** Opening LISTED ENTRIES block **

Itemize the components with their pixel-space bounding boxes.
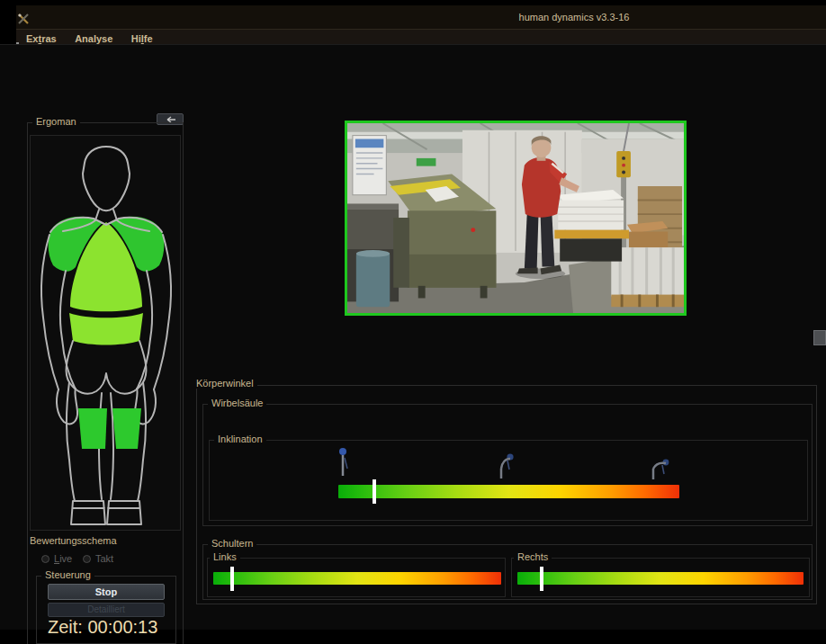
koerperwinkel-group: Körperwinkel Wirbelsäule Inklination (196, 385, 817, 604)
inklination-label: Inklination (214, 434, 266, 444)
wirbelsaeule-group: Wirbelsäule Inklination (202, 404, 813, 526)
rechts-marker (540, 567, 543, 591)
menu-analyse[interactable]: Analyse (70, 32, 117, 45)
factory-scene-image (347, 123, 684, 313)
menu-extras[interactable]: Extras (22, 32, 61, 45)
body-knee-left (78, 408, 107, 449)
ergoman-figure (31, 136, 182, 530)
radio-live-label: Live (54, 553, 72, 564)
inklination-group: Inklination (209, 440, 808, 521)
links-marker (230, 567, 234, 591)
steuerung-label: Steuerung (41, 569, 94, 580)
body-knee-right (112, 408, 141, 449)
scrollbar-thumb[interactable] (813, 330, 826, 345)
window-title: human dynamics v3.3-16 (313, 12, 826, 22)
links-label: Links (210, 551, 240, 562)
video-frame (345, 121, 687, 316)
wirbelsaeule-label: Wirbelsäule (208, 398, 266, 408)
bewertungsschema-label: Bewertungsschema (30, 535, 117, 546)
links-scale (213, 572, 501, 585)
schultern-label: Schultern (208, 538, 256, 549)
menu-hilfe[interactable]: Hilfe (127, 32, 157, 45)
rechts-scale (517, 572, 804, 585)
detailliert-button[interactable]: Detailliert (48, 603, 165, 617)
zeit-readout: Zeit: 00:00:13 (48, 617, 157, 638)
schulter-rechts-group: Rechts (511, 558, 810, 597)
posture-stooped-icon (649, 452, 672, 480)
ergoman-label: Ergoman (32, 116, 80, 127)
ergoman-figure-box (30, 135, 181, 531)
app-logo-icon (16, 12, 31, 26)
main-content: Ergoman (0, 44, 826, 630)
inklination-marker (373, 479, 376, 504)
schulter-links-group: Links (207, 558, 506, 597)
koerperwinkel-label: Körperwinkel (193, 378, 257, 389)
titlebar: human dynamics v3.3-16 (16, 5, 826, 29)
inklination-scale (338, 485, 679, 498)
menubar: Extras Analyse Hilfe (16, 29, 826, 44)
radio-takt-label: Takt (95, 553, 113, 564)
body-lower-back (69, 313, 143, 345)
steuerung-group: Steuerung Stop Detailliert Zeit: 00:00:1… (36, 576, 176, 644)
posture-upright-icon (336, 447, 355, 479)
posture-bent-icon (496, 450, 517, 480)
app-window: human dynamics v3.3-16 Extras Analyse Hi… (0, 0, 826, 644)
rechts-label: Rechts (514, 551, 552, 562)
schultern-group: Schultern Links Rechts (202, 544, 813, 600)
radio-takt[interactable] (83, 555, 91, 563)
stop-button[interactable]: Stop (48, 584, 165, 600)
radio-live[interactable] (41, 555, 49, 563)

** Closing LISTED ENTRIES block **

- TASK DESCRIPTION: Search the material for "button" and copy each matching line.

- REPLY:
detailliert-button[interactable]: Detailliert (48, 603, 165, 617)
stop-button[interactable]: Stop (48, 584, 165, 600)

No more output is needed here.